Sky TV launches rights issue at 12c/share to raise $157m, throwing a hospital pass to NZ Rugby of having to stump up $7.4m in cash to stop dilution of its 5 percent stake, which was worth 89c/share last October
‘Buy now for less than half price’: Sky Television has announced plans to raise $157 million through an underwritten and deeply discounted share offer to strengthen its balance sheet. The offer is priced at 12 cents a share – a 63 percent discount to its last closing price of 33 cents, making it the most heavily discounted capital raise to date.
Black hole? Or bargain? A $9 million placement to institutions and a $148 million pro-rata entitlement offer at 2.83 new shares for each share already held will have investors wondering if this is a Covid-19 bargain or pouring more money into a black hole. Sky Television shares are down 73 percent from this time last year.

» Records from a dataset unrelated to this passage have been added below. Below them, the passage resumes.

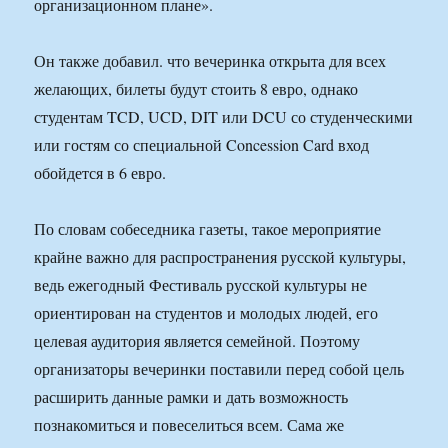
организационном плане».
Он также добавил. что вечеринка открыта для всех
желающих, билеты будут стоить 8 евро, однако
студентам TCD, UCD, DIT или DCU со студенческими
или гостям со специальной Concession Card вход
обойдется в 6 евро.
По словам собеседника газеты, такое мероприятие
крайне важно для распространения русской культуры,
ведь ежегодный Фестиваль русской культуры не
ориентирован на студентов и молодых людей, его
целевая аудитория является семейной. Поэтому
организаторы вечеринки поставили перед собой цель
расширить данные рамки и дать возможность
познакомиться и повеселиться всем. Сама же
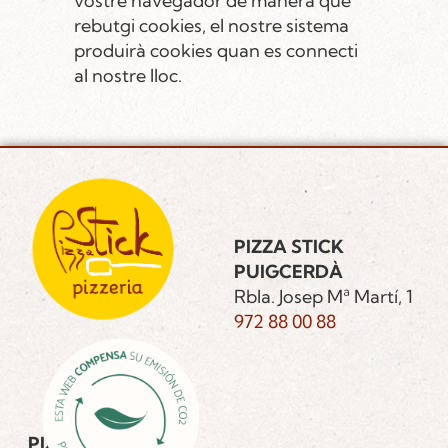
vostre navegador de manera que
rebutgi cookies, el nostre sistema
produirà cookies quan es connecti
al nostre lloc.
PIZZA STICK
PUIGCERDÀ
Rbla. Josep Mª Martí, 1
972 88 00 88
PIZZA STICK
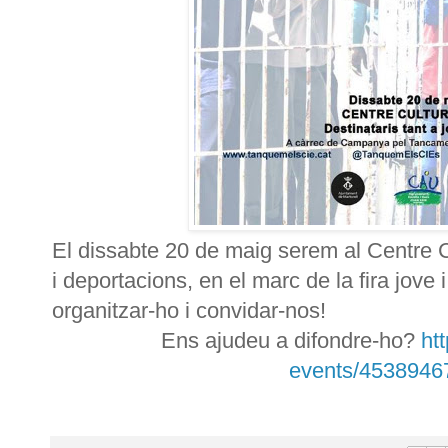
El dissabte 20 de maig serem al Centre C
i deportacions, en el marc de la fira jove 
organitzar-ho i convidar-nos!
Ens ajudeu a difondre-ho?
ht
events/4538946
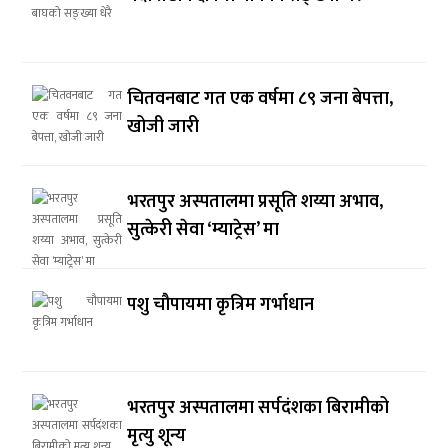
चितवनबाट गत एक वर्षमा ८९ जना बेपत्ता,
खोजी जारी
भरतपुर अस्पतालमा प्रसूति शय्या अभाव,
सुत्केरी सेवा ‘म्याट्रेस’ मा
पशु चौपायमा कृत्रिम गर्भाधान
भरतपुर अस्पतालमा सर्पदंशका बिरामीको
मृत्यु शून्य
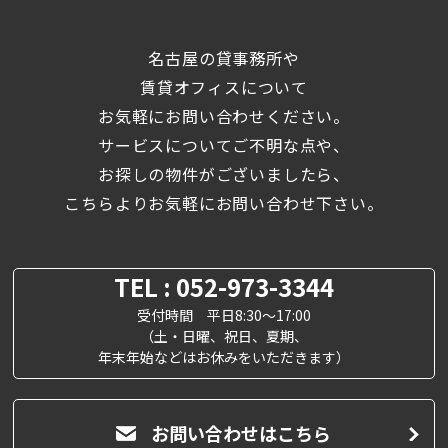
名古屋の貸事務所や
賃貸オフィスについて
お気軽にお問い合わせください。
サービスについてご不明な点や、
お探しの物件がございましたら、
こちらよりお気軽にお問い合わせ下さい。
TEL : 052-973-3344
受付時間 平日8:30～17:00
（土・日曜、祝日、夏期、
年末年始などはお休みをいただきます）
お問い合わせはこちら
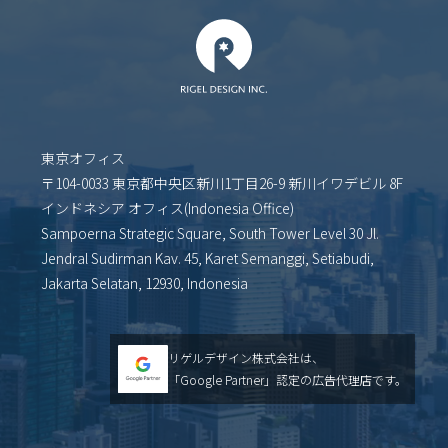
東京オフィス
〒104-0033 東京都中央区新川1丁目26-9 新川イワデビル 8F
インドネシア オフィス(Indonesia Office)
Sampoerna Strategic Square, South Tower Level 30 Jl.
Jendral Sudirman Kav. 45, Karet Semanggi, Setiabudi,
Jakarta Selatan, 12930, Indonesia
リゲルデザイン株式会社は、
「Google Partner」認定の広告代理店です。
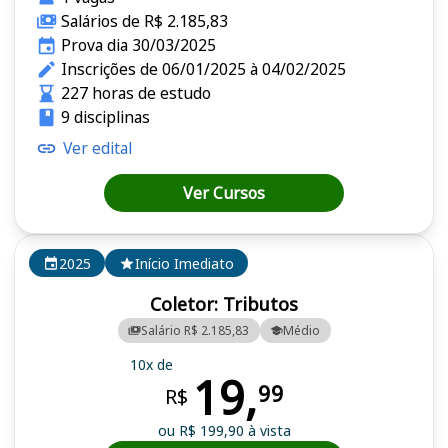
Salários de R$ 2.185,83
Prova dia 30/03/2025
Inscrições de 06/01/2025 à 04/02/2025
227 horas de estudo
9 disciplinas
Ver edital
Ver Cursos
2025
Início Imediato
Coletor: Tributos
Salário R$ 2.185,83
Médio
10x de
19,
99
R$
ou R$ 199,90 à vista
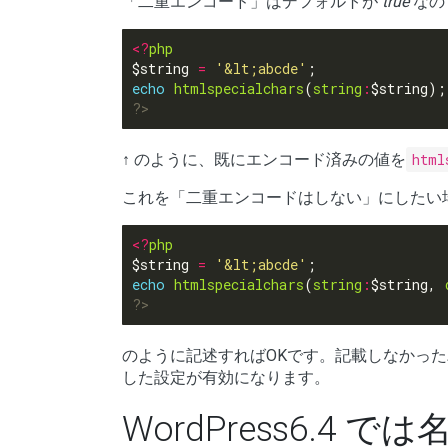
「二重エンコード」はデフォルトが
true
なの
<?
php
$string 
=
'&lt;abcde'
echo
htmlspecialchars
(
string
:
$string);
?>
↑ のように、既にエンコード済みの値を
html
これを「二重エンコードはしない」にしたい
<?
php
$string 
=
'&lt;abcde'
echo
htmlspecialchars
(
string
:
$string, 
?>
のように記述すればOKです。記載しなかっ
した設定が有効になります。
WordPress6.4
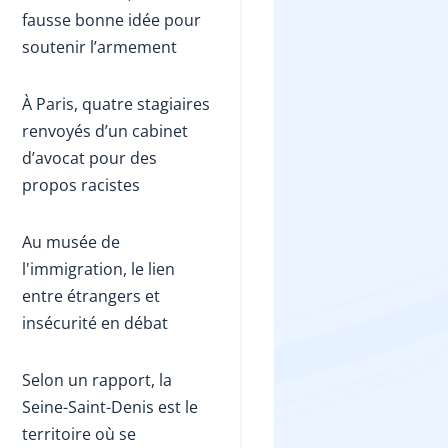
fausse bonne idée pour
soutenir l’armement
À Paris, quatre stagiaires
renvoyés d’un cabinet
d’avocat pour des
propos racistes
Au musée de
l'immigration, le lien
entre étrangers et
insécurité en débat
Selon un rapport, la
Seine-Saint-Denis est le
territoire où se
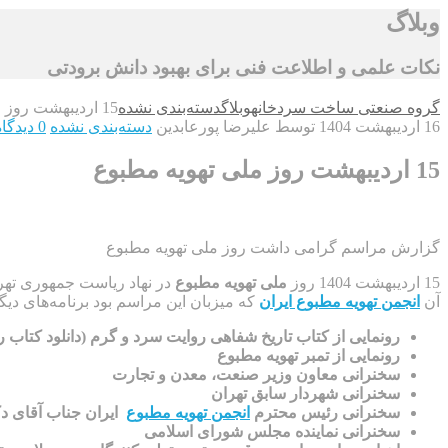
وبلاگ
نکات علمی و اطلاعت فنی برای بهبود دانش برودتی
گروه صنعتی ساخت سردخانه
وبلاگ
دسته‌بندی نشده
15 اردیبهشت روز ملی تهویه مطبوع
16 اردیبهشت 1404
توسط علیرضا پورعابدین
دسته‌بندی نشده
0 دیدگاه
15 اردیبهشت روز ملی تهویه مطبوع
گزارش مراسم گرامی داشت روز ملی تهویه مطبوع
15 اردیبهشت 1404 روز
ملی تهویه مطبوع
در نهاد ریاست جمهوری تهران
آن
انجمن تهویه مطبوع ایران
که میزبان این مراسم بود برنامه‌های دیگری
رونمایی از کتاب تاریخ شفاهی روایت سرد و گرم (دانلود کتاب 
رونمایی از تمبر تهویه مطبوع
سخنرانی معاون وزیر صنعت، معدن و تجارت
سخنرانی شهردار سابق تهران
سخنرانی رئیس محترم
انجمن تهویه مطبوع
ایران جناب آقای د
سخنرانی نماینده مجلس شورای اسلامی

Cutting costs: Chief executive Martin Stewart signalled cost reductions of between $80 million and $95 million in the coming financial year with potentially more to come, depending on the level of live sport it broadcasts next year. Sky now expects revenue of $730 million to $750 million and EBITDA of $155 million to $175 million in the current financial year ended June 30. Revenue could fall to $610 million to $640 million and earnings to $100 million to $130 million next financial year. Sky shares were halted yesterday ahead of the capital raise.
Hospital pass: New Zealand Rugby Chair Brent Impey wouldn’t be drawn on whether the rugby union, a 5 percent shareholder in Sky Television, would take up its pro-rata entitlement at a cost of around $7 million, or risk diluting its existing shareholding, which was worth 89c when Sky TV included the stake in a new rights deal.
Offside call? NZ Rugby’s constituent unions are struggling with their own financial woes and may not love precious cash being invested in Sky TV, which will push for lower television rights payments to those unions and players.
Lower payout: Fonterra reported a lift in earnings for the third quarter and expects its gross margin to improve $244 million on last year to $2.5 billion. Total group normalised earnings before interest and tax for the nine months to the end of April came in at $815 million, an increase of $301 million year-on-year. The co-op has forecast a farmgate milk price of $5.40 per kilogram of milksolids to $6.90/kg MS which is considered to be an unusually wide range.
Unprecedented: Fonterra CEO Miles Hurrell said the co-op had reduced its operating expenses by $148 million, while net debt fell by 23 percent. Hurrell said the market remained uncertain on the back of the global Covid-19 crisis and was like nothing Fonterra had ever experienced previously.
Less swiping: With the majority of shops and businesses closed and borders sealed in April, new Reserve Bank data show that total monthly credit card billings in New Zealand slumped 41.3 percent to $2.1 billion in seasonally adjusted terms in April from March. This was the largest monthly fall on record to levels last seen in 2006. Credit card spending in April last year was $4.1 billion.
Payback: China is retaliating against Australia after it pushed for an international Inquiry into the origins of Covid-19. Beijing issued a new warning by opening the door to new checks on its iron ore. The escalating trade row comes after China banned Australian beef imports and slapped a tax on barley in the wake of Canberra’s calls for the Inquiry.
‘We’ll show you’: The new Chinese customs rules risk Australia’s $63b iron ore exports being singled out for extra checks, analysts say. Instead of mandatory inspections, China will now carry out optional checks at the request of the importer – meaning Australia’s competitors could be given priority.
Global trade slumps: The World Trade Organisation has reported imports and exports fell to their lowest level for at least four years as a result of the coronavirus pandemic. Warning there was little evidence of the downturn ending soon, the WTO said it believed import and export activity would fall “precipitously” in the first half of 2020.